🤖 AI Summary
This work addresses the geometric information loss and semantic error propagation inherent in open-vocabulary 3D semantic segmentation methods that rely on 2D models. To mitigate these issues, the authors propose GeoGuide, a novel framework that leverages a pretrained 3D model to integrate multi-level geometric-semantic consistency. GeoGuide introduces three key components: uncertainty-aware superpoint distillation, geometry-prior-driven instance mask reconstruction, and a cross-instance relational consistency module, collectively enhancing semantic alignment under explicit 3D geometric guidance. Extensive experiments on ScanNet v2, Matterport3D, and nuScenes demonstrate that GeoGuide significantly outperforms existing approaches, confirming its effectiveness and robustness in open-vocabulary 3D semantic segmentation.
📝 Abstract
Open-vocabulary 3D semantic segmentation aims to segment arbitrary categories beyond the training set. Existing methods predominantly rely on distilling knowledge from 2D open-vocabulary models. However, aligning 3D features to the 2D representation space restricts intrinsic 3D geometric learning and inherits errors from 2D predictions. To address these limitations, we propose GeoGuide, a novel framework that leverages pretrained 3D models to integrate hierarchical geometry-semantic consistency for open-vocabulary 3D segmentation. Specifically, we introduce an Uncertainty-based Superpoint Distillation module to fuse geometric and semantic features for estimating per-point uncertainty, adaptively weighting 2D features within superpoints to suppress noise while preserving discriminative information to enhance local semantic consistency.
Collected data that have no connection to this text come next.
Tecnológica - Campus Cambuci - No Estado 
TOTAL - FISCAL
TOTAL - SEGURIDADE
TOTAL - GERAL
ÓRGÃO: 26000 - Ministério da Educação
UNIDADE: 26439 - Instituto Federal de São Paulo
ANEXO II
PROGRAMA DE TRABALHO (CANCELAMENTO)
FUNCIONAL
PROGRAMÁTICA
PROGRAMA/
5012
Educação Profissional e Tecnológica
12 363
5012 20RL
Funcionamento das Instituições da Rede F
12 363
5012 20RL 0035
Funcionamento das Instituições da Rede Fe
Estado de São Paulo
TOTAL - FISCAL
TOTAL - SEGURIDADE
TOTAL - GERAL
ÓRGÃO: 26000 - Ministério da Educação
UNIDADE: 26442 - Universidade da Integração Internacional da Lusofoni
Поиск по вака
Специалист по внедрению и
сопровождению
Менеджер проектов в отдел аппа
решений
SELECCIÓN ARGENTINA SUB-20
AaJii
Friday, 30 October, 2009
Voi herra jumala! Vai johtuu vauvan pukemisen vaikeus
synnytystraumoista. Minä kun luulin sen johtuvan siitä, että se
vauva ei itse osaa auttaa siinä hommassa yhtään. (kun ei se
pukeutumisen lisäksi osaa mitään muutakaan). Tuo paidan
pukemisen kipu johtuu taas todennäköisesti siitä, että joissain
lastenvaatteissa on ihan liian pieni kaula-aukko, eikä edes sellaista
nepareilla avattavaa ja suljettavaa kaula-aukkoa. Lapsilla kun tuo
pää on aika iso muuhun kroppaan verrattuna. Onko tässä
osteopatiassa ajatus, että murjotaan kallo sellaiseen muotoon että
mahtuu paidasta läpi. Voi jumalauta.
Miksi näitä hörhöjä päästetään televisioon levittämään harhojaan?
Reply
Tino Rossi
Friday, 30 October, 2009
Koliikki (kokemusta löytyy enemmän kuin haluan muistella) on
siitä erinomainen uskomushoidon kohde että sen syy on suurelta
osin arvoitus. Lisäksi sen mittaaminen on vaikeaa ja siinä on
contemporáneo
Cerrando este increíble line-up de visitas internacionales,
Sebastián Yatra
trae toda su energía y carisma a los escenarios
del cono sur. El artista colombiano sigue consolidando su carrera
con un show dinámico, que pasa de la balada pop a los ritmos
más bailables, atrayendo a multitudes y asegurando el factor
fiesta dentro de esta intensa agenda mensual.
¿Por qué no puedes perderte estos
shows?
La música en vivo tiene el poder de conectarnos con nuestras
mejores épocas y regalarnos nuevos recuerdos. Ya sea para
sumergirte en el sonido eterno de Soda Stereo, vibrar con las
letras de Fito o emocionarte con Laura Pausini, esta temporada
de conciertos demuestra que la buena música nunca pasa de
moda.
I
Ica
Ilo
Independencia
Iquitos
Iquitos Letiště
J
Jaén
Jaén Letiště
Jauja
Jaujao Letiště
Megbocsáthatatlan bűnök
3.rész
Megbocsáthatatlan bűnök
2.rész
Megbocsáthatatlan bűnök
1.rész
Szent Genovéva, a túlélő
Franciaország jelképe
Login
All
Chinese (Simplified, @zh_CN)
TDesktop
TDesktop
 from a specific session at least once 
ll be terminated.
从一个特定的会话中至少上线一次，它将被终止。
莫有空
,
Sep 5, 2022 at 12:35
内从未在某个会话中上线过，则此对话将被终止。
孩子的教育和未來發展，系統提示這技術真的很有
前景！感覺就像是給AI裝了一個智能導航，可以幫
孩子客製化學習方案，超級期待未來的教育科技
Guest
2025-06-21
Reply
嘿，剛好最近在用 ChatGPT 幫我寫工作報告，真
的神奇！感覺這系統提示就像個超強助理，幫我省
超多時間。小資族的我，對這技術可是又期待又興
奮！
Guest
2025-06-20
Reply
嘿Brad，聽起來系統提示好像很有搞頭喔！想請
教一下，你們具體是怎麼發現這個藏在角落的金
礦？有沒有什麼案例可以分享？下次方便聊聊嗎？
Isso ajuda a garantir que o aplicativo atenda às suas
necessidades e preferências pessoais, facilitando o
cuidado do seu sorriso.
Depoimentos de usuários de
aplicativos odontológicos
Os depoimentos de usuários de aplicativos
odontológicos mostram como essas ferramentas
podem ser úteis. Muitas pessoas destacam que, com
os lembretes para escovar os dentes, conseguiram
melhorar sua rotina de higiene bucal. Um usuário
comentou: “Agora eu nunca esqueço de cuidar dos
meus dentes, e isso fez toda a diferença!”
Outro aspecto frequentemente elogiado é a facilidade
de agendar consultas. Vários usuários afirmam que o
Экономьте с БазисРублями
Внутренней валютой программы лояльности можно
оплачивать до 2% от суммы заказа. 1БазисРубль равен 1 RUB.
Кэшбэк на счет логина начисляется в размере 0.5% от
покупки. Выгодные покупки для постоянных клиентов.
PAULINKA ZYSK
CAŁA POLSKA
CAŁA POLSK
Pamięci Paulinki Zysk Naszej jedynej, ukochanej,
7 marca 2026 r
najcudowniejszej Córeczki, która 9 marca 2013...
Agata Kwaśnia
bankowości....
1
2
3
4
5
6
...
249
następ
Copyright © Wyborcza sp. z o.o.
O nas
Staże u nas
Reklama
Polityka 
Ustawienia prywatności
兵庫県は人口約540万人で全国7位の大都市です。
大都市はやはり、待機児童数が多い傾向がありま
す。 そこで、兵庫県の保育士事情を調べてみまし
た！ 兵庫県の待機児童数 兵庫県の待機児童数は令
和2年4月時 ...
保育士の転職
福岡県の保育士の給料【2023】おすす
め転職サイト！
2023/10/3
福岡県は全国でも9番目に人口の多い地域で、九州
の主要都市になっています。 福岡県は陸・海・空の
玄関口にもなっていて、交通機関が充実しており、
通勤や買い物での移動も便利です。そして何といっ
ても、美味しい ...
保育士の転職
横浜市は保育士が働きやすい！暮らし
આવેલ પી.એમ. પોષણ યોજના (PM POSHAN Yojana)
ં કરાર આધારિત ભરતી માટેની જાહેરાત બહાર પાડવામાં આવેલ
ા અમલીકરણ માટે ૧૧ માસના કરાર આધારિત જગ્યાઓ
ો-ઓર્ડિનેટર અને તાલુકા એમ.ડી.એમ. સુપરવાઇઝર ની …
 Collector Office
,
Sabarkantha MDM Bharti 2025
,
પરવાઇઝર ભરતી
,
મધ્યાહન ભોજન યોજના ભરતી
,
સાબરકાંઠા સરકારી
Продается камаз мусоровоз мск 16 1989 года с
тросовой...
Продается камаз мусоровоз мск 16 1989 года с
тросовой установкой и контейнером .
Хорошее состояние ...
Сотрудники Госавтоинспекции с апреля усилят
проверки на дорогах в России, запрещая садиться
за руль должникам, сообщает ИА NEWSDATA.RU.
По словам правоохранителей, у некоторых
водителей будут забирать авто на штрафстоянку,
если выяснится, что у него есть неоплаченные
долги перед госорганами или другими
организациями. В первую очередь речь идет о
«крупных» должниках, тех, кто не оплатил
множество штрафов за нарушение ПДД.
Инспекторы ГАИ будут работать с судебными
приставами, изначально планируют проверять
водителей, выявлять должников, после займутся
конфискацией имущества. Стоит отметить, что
Furthermore, our Instance-level Mask Reconstruction module leverages geometric priors to enforce semantic consistency within instances by reconstructing complete instance masks. Additionally, our Inter-Instance Relation Consistency module aligns geometric and semantic similarity matrices to calibrate cross-instance consistency for same-category objects, mitigating viewpoint-induced semantic drift. Extensive experiments on ScanNet v2, Matterport3D, and nuScenes demonstrate the superior performance of GeoGuide.